(EXCERPTED DATA Opens)
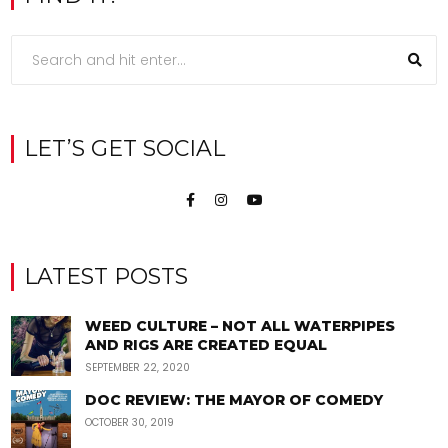
LET’S GET SOCIAL
LATEST POSTS
WEED CULTURE – NOT ALL WATERPIPES
AND RIGS ARE CREATED EQUAL
SEPTEMBER 22, 2020
DOC REVIEW: THE MAYOR OF COMEDY
OCTOBER 30, 2019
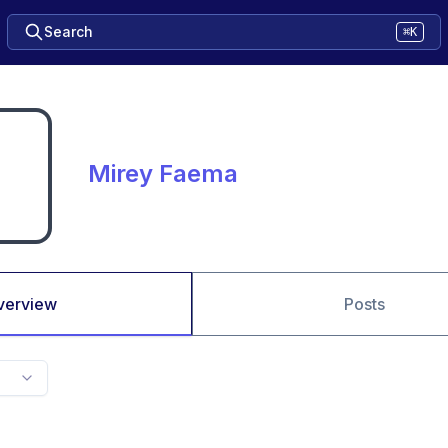
Search
⌘K
Mirey Faema
verview
Posts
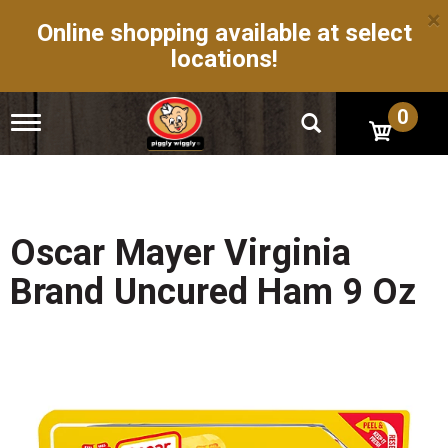
×
Online shopping available at select
locations!
0
T
o
g
g
l
e
n
Oscar Mayer Virginia
a
v
Brand Uncured Ham 9 Oz
i
g
a
t
i
o
n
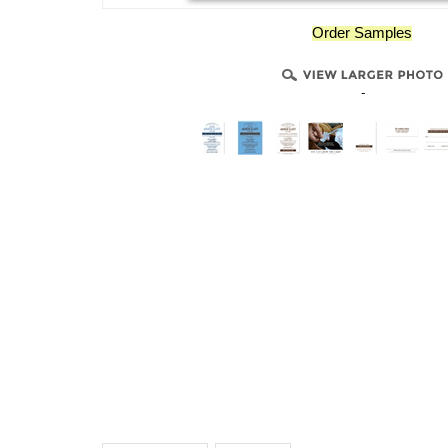
Order Samples
-
Description
Details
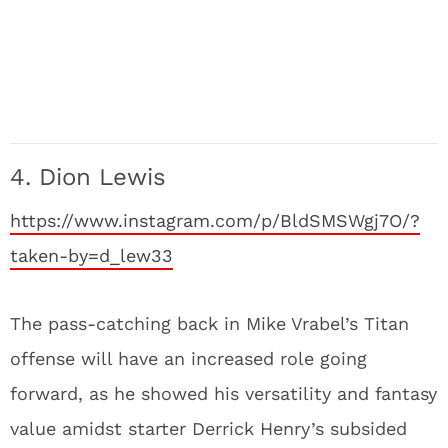
4. Dion Lewis
https://www.instagram.com/p/BldSMSWgj7O/?
taken-by=d_lew33
The pass-catching back in Mike Vrabel’s Titan
offense will have an increased role going
forward, as he showed his versatility and fantasy
value amidst starter Derrick Henry’s subsided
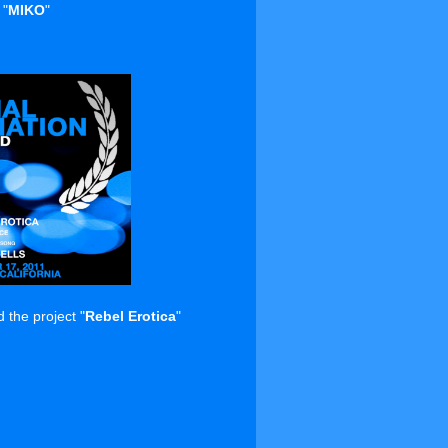
 "
MIKO
"
the project "
Rebel Erotica
"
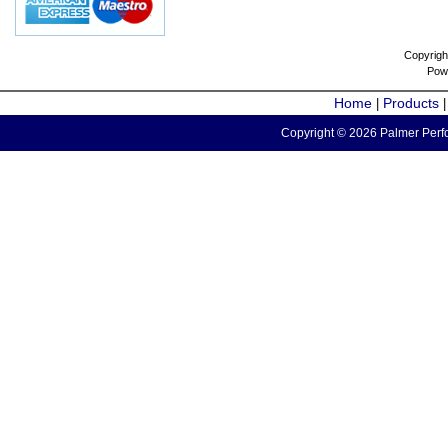
Copyrigh
Pow
Home
Products
|
Copyright © 2026 Palmer Perfo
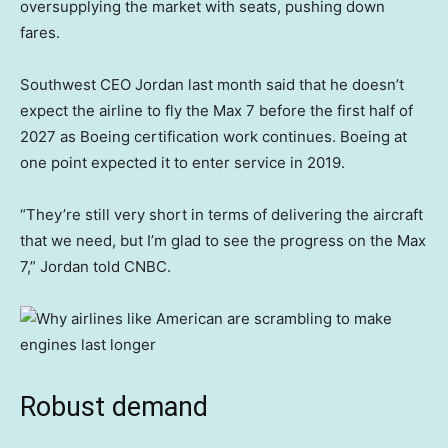
oversupplying the market with seats, pushing down
fares.
Southwest CEO Jordan last month said that he doesn’t
expect the airline to fly the Max 7 before the first half of
2027 as Boeing certification work continues. Boeing at
one point expected it to enter service in 2019.
“They’re still very short in terms of delivering the aircraft
that we need, but I’m glad to see the progress on the Max
7,” Jordan told CNBC.
Robust demand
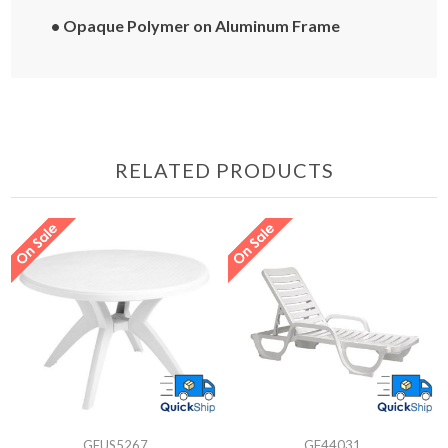
• Opaque Polymer on Aluminum Frame
RELATED PRODUCTS
GFUS5267
GF44031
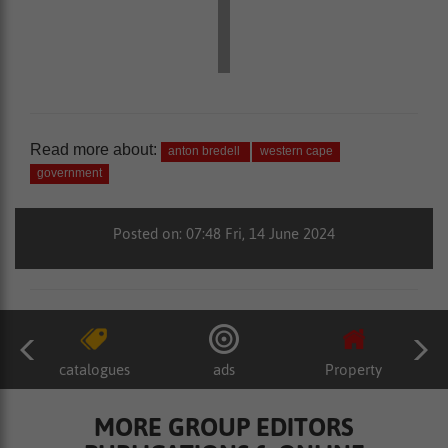
Read more about:
anton bredell
western cape
government
Posted on: 07:48 Fri, 14 June 2024
catalogues
ads
Property
MORE GROUP EDITORS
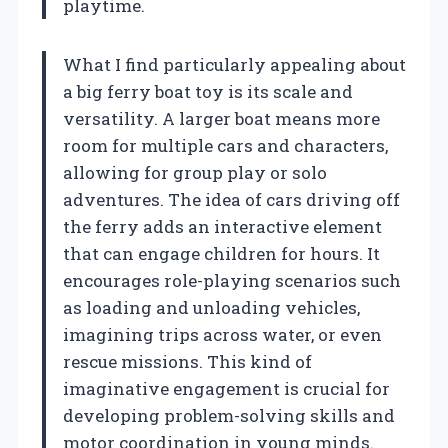
playtime.
What I find particularly appealing about
a big ferry boat toy is its scale and
versatility. A larger boat means more
room for multiple cars and characters,
allowing for group play or solo
adventures. The idea of cars driving off
the ferry adds an interactive element
that can engage children for hours. It
encourages role-playing scenarios such
as loading and unloading vehicles,
imagining trips across water, or even
rescue missions. This kind of
imaginative engagement is crucial for
developing problem-solving skills and
motor coordination in young minds.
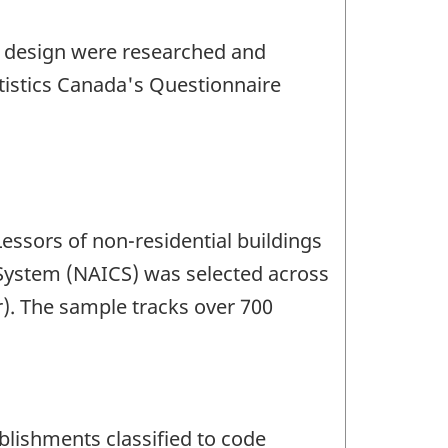
e design were researched and
tistics Canada's Questionnaire
Lessors of non-residential buildings
 System (NAICS) was selected across
r). The sample tracks over 700
blishments classified to code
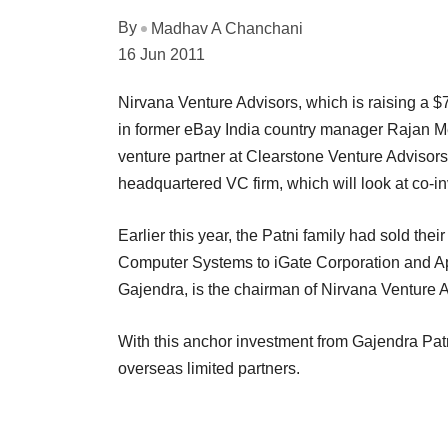
By
Madhav A Chanchani
16 Jun 2011
Nirvana Venture Advisors, which is raising a $
in former eBay India country manager Rajan Meh
venture partner at Clearstone Venture Advisors 
headquartered VC firm, which will look at co-in
Earlier this year, the Patni family had sold their
Computer Systems to iGate Corporation and Apax
Gajendra, is the chairman of Nirvana Venture A
With this anchor investment from Gajendra Patn
overseas limited partners.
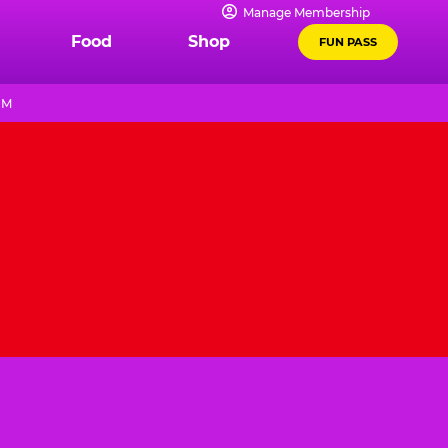
Manage Membership
Food
Shop
FUN PASS
PM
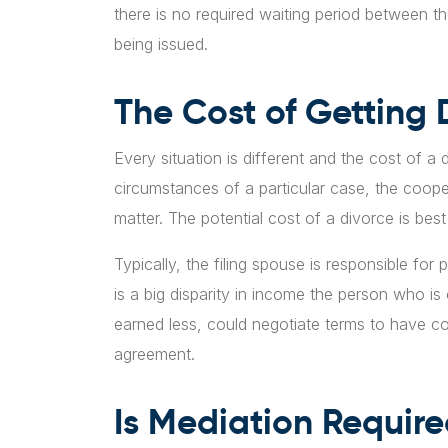
there is no required waiting period between t
being issued.
The Cost of Getting 
Every situation is different and the cost of a
circumstances of a particular case, the coope
matter. The potential cost of a divorce is bes
Typically, the filing spouse is responsible for 
is a big disparity in income the person who i
earned less, could negotiate terms to have co
agreement.
Is Mediation Require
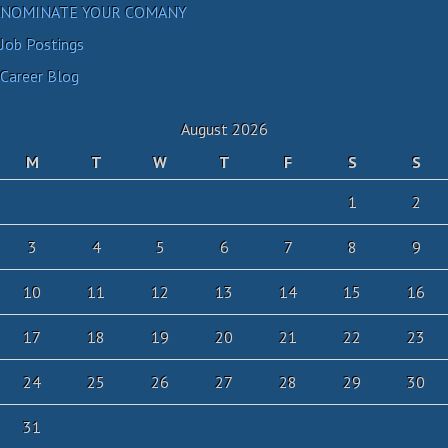
NOMINATE YOUR COMANY
Job Postings
Career Blog
August 2026
M
T
W
T
F
S
S
1
2
3
4
5
6
7
8
9
10
11
12
13
14
15
16
17
18
19
20
21
22
23
24
25
26
27
28
29
30
31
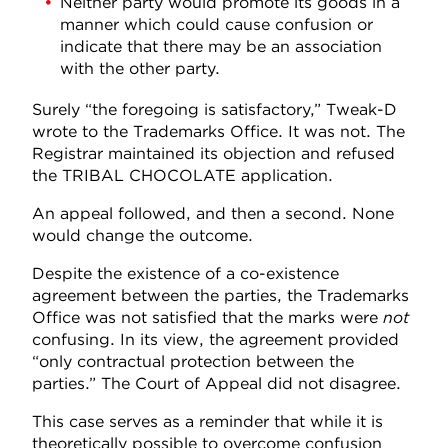
Neither party would promote its goods in a
manner which could cause confusion or
indicate that there may be an association
with the other party.
Surely “the foregoing is satisfactory,” Tweak-D
wrote to the Trademarks Office. It was not. The
Registrar maintained its objection and refused
the TRIBAL CHOCOLATE application.
An appeal followed, and then a second. None
would change the outcome.
Despite the existence of a co-existence
agreement between the parties, the Trademarks
Office was not satisfied that the marks were
not
confusing. In its view, the agreement provided
“only contractual protection between the
parties.” The Court of Appeal did not disagree.
This case serves as a reminder that while it is
theoretically possible to overcome confusion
(EXCERPTED DATA Closes)
■ WORK ITEM
Although the records above contain pictures, output every line exactly and leave the pictures out.

■ THE COMPLETED TASK
LET’S GET SOCIAL
LATEST POSTS
WEED CULTURE – NOT ALL WATERPIPES
AND RIGS ARE CREATED EQUAL
SEPTEMBER 22, 2020
DOC REVIEW: THE MAYOR OF COMEDY
OCTOBER 30, 2019
Search
⌘K
Mirey Faema
verview
Posts
×
Online shopping available at select
locations!
0
T
o
g
g
l
e
n
Oscar Mayer Virginia
a
v
Brand Uncured Ham 9 Oz
i
g
a
t
i
o
n
Order Samples
-
Description
Details
4. Dion Lewis
https://www.instagram.com/p/BldSMSWgj7O/?
taken-by=d_lew33
The pass-catching back in Mike Vrabel’s Titan
offense will have an increased role going
forward, as he showed his versatility and fantasy
value amidst starter Derrick Henry’s subsided
 "
MIKO
"
the project "
Rebel Erotica
"
Copyrigh
Pow
Home
Products
|
Copyright © 2026 Palmer Perfo
oversupplying the market with seats, pushing down
fares.
Southwest CEO Jordan last month said that he doesn’t
expect the airline to fly the Max 7 before the first half of
2027 as Boeing certification work continues. Boeing at
one point expected it to enter service in 2019.
“They’re still very short in terms of delivering the aircraft
that we need, but I’m glad to see the progress on the Max
7,” Jordan told CNBC.
Robust demand
• Opaque Polymer on Aluminum Frame
RELATED PRODUCTS
GFUS5267
GF44031
Read more about:
anton bredell
western cape
government
Posted on: 07:48 Fri, 14 June 2024
catalogues
ads
Property
MORE GROUP EDITORS
playtime.
What I find particularly appealing about
a big ferry boat toy is its scale and
versatility. A larger boat means more
room for multiple cars and characters,
allowing for group play or solo
adventures. The idea of cars driving off
the ferry adds an interactive element
that can engage children for hours. It
encourages role-playing scenarios such
as loading and unloading vehicles,
imagining trips across water, or even
rescue missions. This kind of
imaginative engagement is crucial for
developing problem-solving skills and
motor coordination in young minds.
e design were researched and
tistics Canada's Questionnaire
Lessors of non-residential buildings
 System (NAICS) was selected across
r). The sample tracks over 700
blishments classified to code
By
Madhav A Chanchani
16 Jun 2011
Nirvana Venture Advisors, which is raising a $
in former eBay India country manager Rajan Meh
venture partner at Clearstone Venture Advisors 
headquartered VC firm, which will look at co-in
Earlier this year, the Patni family had sold their
Computer Systems to iGate Corporation and Apax
Gajendra, is the chairman of Nirvana Venture A
With this anchor investment from Gajendra Patn
overseas limited partners.
Manage Membership
Food
Shop
FUN PASS
PM
there is no required waiting period between t
being issued.
The Cost of Getting 
Every situation is different and the cost of a
circumstances of a particular case, the coope
matter. The potential cost of a divorce is bes
Typically, the filing spouse is responsible for 
is a big disparity in income the person who i
earned less, could negotiate terms to have co
agreement.
Is Mediation Require
NOMINATE YOUR COMANY
Job Postings
Career Blog
August 2026
M
T
W
T
F
S
S
1
2
3
4
5
6
7
8
9
10
11
12
13
14
15
16
17
18
19
20
21
22
23
24
25
26
27
28
29
30
31
Neither party would promote its goods in a
manner which could cause confusion or
indicate that there may be an association
with the other party.
Surely “the foregoing is satisfactory,” Tweak-D
wrote to the Trademarks Office. It was not. The
Registrar maintained its objection and refused
the TRIBAL CHOCOLATE application.
An appeal followed, and then a second. None
would change the outcome.
Despite the existence of a co-existence
agreement between the parties, the Trademarks
Office was not satisfied that the marks were
not
confusing. In its view, the agreement provided
“only contractual protection between the
parties.” The Court of Appeal did not disagree.
This case serves as a reminder that while it is
theoretically possible to overcome confusion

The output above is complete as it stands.